Dataset entries:
- Opening Delimiter -
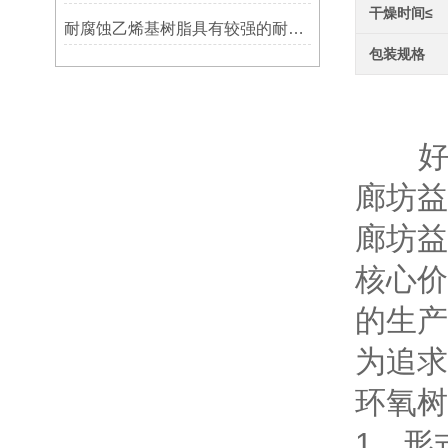
干燥时间≤
耐腐蚀乙烯基树脂具有较强的耐腐蚀性能
包装规格
河
好的
廊坊益
廊坊益
核心价
的生产
为追求
环氧树
1、形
- Closing Delimiter -
All records above should be duplicated exactly, with the pictures omitted.

> [Solution for this task]:
干燥时间≤
耐腐蚀乙烯基树脂具有较强的耐腐蚀性能
包装规格
河
好的
廊坊益
廊坊益
核心价
的生产
为追求
环氧树
1、形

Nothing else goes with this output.